The effects of memory training on behavioral and microstructural plasticity in young and older adults.
de Lange A-MG., Bråthen ACS., Rohani DA., Grydeland H., Fjell AM., Walhovd KB.
Age differences in human brain plasticity are assumed, but have not been systematically investigated. In this longitudinal study, we investigated changes in white matter (WM) microstructure in response to memory training relative to passive and active control conditions in 183 young and older adults. We hypothesized that (i) only the training group would show improved memory performance and microstructural alterations, (ii) the young adults would show larger memory improvement and a higher degree of microstructural alterations as compared to the older adults, and (iii) changes in memory performance would relate to microstructural alterations. The results showed that memory improvement was specific to the training group, and that both the young and older participants improved their performance. The young group improved their memory to a larger extent compared to the older group.

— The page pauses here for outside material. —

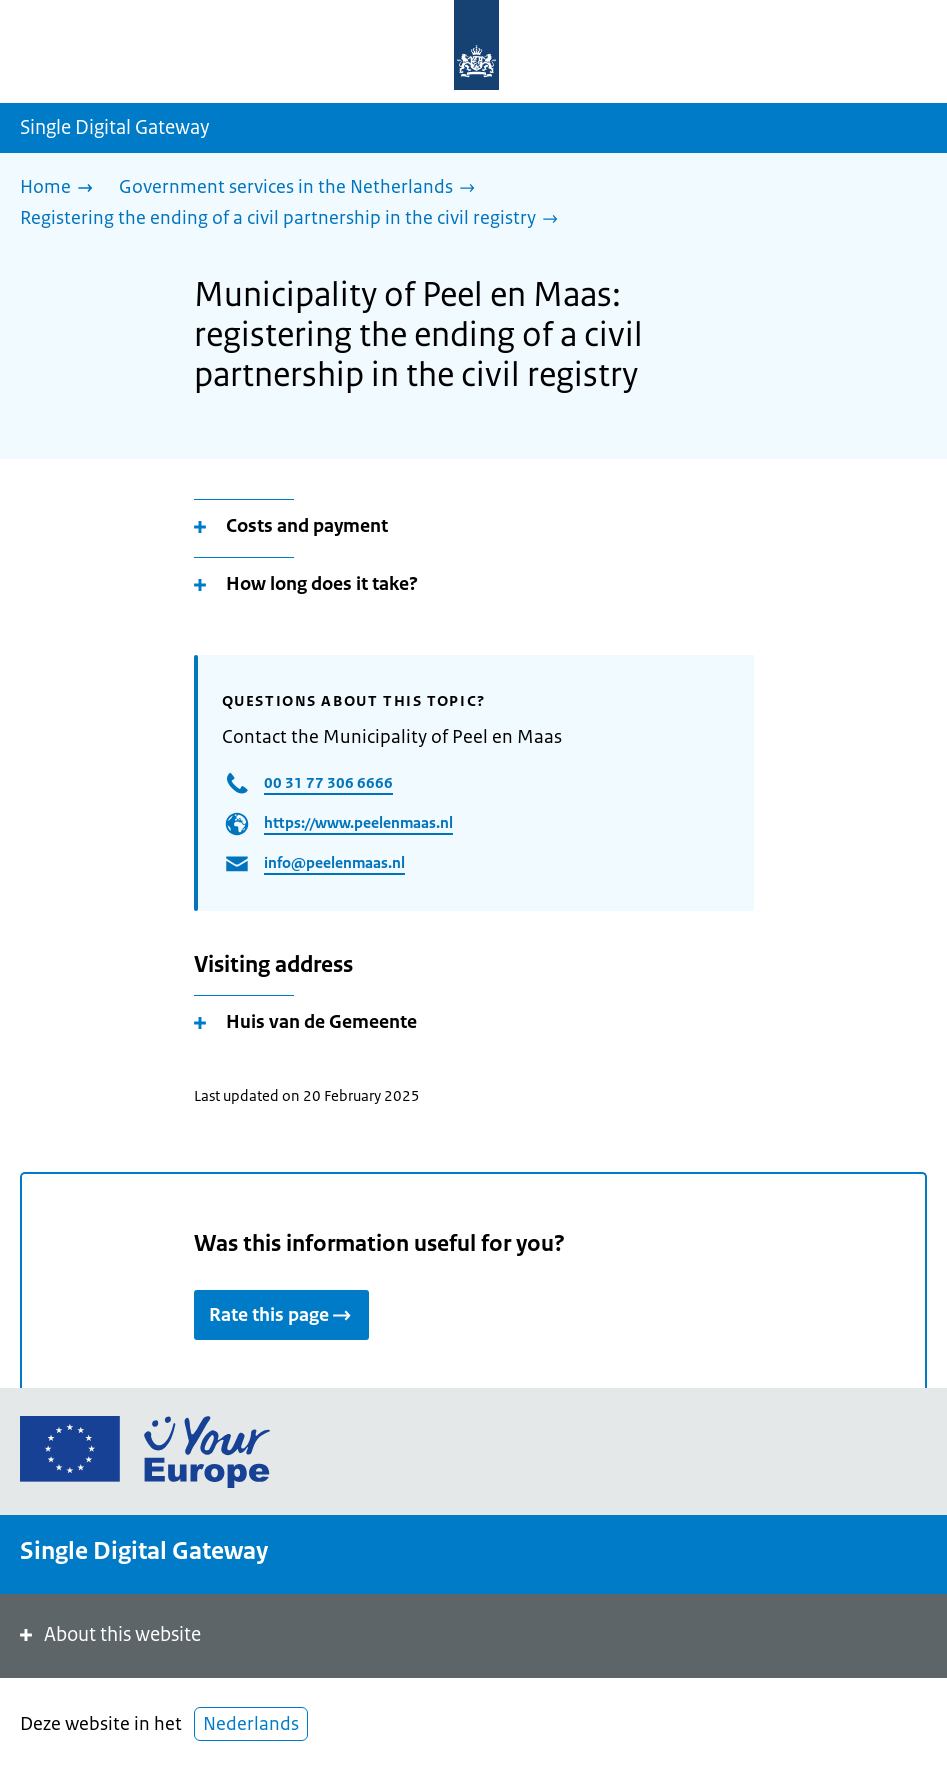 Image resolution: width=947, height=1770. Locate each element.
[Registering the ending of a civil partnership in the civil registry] (294, 219)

In the older sample, the training group showed less age-related decline in WM microstructure compared to the control groups, in areas overlapping the corpus callosum, the cortico-spinal tract, the cingulum bundle, the superior longitudinal fasciculus, and the anterior thalamic radiation. Less microstructural decline was related to a higher degree of memory improvement. Despite individual adaptation securing sufficient task difficulty, no training-related group differences in microstructure were found in the young adults. The observed divergence of behavioral and microstructural responses to memory training with age is discussed within a supply-demand framework. The results demonstrate that plasticity is preserved into older age, and that microstructural alterations may be part of a neurobiological substrate for behavioral improvements in older adults. Hum Brain Mapp 38:5666-5680, 2017. © 2017 Wiley Periodicals, Inc.